There are various factors to fuel income of rural households. Land - irrespective of owned or rented - has historically been the most important asset in generating household income. Household income also depends on the number of working members within the household, access to infrastructure, credit as well as the non-land assets used in production. However, the roles of these factors have changed over time.
Over time, the contribution of irrigated land in household income has marginally increased, but that of rain-fed land has substantially decreased. The main income now comes from irrigated boro rice instead of rain-fed aman variety. The fluctuations in the income of rural households have also reduced over time in tandem with increased use of mechanised farming, replacing nature-dependent farming.

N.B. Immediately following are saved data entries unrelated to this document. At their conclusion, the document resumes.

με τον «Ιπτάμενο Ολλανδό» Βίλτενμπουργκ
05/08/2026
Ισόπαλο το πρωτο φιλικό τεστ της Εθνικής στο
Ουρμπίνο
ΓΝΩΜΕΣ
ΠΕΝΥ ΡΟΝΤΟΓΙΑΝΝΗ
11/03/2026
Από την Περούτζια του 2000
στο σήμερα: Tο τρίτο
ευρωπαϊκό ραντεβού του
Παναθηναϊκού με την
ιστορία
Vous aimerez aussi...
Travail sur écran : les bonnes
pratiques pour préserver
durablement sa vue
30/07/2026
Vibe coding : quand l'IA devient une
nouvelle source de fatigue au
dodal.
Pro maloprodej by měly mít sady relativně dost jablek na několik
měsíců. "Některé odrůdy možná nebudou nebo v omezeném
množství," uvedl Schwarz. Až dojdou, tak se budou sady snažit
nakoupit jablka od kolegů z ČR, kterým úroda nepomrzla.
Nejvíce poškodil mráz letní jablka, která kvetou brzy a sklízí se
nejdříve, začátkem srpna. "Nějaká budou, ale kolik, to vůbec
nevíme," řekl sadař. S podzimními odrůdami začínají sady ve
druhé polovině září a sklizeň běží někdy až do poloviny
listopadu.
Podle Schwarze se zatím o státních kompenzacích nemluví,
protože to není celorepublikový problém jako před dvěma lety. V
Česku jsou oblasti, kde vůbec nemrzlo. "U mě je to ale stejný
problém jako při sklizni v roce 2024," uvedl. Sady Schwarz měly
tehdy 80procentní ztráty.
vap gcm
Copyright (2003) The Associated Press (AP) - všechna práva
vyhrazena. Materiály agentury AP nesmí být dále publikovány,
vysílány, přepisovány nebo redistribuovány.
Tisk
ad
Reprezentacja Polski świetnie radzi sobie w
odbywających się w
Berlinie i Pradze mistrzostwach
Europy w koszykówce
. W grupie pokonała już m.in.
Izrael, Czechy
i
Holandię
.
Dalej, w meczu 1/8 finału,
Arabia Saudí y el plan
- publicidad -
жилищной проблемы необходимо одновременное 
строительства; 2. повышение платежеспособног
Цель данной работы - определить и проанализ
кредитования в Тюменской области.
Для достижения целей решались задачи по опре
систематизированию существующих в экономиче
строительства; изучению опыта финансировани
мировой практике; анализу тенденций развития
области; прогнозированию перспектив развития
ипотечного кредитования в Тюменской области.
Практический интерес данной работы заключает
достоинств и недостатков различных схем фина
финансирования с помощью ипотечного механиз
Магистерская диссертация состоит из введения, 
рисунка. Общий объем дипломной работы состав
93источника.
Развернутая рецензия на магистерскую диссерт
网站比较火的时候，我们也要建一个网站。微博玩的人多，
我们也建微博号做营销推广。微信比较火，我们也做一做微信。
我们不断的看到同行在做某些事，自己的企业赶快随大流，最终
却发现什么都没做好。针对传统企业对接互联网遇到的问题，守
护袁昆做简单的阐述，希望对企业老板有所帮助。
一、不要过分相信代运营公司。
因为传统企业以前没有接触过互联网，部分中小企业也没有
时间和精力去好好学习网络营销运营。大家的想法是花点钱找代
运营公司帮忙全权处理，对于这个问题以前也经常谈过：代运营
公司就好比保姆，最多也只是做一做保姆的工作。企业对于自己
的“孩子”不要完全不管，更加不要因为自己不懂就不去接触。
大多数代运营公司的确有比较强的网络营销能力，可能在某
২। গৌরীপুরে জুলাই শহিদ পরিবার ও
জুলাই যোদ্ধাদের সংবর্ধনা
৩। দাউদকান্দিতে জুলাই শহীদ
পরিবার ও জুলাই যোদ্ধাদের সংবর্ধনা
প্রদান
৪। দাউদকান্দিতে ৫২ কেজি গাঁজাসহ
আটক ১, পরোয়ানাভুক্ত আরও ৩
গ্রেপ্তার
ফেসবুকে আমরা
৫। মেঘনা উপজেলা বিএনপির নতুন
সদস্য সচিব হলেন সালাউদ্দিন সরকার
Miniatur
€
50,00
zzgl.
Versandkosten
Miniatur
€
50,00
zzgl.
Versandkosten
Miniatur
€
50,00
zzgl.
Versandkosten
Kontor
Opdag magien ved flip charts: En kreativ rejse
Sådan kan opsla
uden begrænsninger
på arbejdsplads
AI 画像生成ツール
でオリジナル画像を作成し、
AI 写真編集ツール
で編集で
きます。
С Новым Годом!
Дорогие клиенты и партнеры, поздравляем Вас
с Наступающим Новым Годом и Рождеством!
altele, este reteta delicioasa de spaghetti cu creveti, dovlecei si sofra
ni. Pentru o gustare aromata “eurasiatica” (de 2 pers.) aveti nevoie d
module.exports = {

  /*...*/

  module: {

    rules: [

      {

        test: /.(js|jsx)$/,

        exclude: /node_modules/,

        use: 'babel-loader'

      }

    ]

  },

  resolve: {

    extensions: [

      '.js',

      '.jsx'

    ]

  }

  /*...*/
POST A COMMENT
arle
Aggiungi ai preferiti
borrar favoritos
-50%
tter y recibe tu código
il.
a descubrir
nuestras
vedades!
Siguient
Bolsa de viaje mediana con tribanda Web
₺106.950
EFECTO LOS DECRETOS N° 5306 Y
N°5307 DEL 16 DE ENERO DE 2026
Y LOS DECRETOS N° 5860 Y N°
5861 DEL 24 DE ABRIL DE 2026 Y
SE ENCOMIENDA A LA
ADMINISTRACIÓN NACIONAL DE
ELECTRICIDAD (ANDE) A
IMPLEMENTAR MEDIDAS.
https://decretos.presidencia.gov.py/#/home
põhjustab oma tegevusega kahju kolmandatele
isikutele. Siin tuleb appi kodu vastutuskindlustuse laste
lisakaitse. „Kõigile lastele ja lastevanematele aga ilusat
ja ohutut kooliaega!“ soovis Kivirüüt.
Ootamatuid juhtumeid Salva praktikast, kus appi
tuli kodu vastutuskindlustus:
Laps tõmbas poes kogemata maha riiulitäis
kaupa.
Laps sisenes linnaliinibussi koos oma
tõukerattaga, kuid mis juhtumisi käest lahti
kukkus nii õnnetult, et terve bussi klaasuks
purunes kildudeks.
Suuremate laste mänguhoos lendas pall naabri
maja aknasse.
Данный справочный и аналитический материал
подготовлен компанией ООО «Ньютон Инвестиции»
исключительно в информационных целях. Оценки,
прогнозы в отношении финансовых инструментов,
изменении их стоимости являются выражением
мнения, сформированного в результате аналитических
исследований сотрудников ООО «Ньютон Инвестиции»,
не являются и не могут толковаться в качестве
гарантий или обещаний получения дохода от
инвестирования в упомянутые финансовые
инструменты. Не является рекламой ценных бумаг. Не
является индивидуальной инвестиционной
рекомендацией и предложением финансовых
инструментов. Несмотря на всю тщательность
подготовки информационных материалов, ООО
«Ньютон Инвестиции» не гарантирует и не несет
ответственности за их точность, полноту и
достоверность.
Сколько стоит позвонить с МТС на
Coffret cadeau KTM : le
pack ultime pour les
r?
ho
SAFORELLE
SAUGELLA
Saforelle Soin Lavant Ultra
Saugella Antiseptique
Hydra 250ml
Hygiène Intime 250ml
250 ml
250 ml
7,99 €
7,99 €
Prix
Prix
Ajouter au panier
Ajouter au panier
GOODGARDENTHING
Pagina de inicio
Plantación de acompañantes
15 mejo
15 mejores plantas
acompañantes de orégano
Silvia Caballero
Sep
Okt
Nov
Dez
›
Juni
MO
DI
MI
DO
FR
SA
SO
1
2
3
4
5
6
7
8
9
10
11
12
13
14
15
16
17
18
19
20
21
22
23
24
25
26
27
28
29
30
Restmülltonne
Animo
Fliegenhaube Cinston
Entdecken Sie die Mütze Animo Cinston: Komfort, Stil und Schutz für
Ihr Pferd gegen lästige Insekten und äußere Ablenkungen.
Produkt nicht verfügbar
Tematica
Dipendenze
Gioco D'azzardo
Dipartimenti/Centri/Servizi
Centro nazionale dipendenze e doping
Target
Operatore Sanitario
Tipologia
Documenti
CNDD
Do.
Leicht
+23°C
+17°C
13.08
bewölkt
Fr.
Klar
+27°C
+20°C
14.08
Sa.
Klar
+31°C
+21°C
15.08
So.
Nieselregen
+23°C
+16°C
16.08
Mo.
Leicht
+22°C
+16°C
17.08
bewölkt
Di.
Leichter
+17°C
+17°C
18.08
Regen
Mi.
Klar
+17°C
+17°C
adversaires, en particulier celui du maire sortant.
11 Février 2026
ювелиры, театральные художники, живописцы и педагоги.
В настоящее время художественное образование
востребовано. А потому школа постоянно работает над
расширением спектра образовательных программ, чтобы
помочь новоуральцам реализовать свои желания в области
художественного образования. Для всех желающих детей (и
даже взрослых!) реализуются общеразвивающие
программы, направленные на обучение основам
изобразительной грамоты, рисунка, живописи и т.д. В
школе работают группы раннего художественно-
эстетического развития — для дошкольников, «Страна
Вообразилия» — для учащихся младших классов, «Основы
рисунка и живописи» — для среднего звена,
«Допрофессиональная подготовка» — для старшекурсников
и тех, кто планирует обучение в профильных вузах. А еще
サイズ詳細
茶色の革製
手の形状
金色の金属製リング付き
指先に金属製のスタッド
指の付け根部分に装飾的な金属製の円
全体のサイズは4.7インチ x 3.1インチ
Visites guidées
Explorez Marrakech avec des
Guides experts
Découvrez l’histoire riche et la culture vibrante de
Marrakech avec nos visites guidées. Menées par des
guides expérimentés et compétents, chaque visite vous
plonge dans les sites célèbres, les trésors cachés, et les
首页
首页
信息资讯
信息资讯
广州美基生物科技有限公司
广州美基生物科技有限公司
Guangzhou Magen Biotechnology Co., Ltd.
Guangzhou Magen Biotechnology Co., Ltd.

It is also noticeable that the contributions of workers in household income has increased despite a reduction in the number of agricultural workers in the household. That means, productive power or productivity of agricultural labour has gone up over time. The contribution from non-agricultural workers has almost doubled in recent times. By and large, the contribution of labour in household income now accounts for roughly half of the total household income compared to only 25 per cent few decades back. The policy implication of this change points to the need for enhancing access of workers to education, training and health as these would raise their income via increased productivity. Besides that, employment generation also requires expansion of infrastructural facilities.
Available empirics suggest that the contribution of schooling has marginally declined in changing household income. This does not, however, mean that importance of schooling has diminished as such. We, rather, reckon migration of rural workers is playing a greater role. The contribution of migrating members to household income has increased four times. In other words, the number of migrating members in educated households is increasing. Income, therefore, is also higher.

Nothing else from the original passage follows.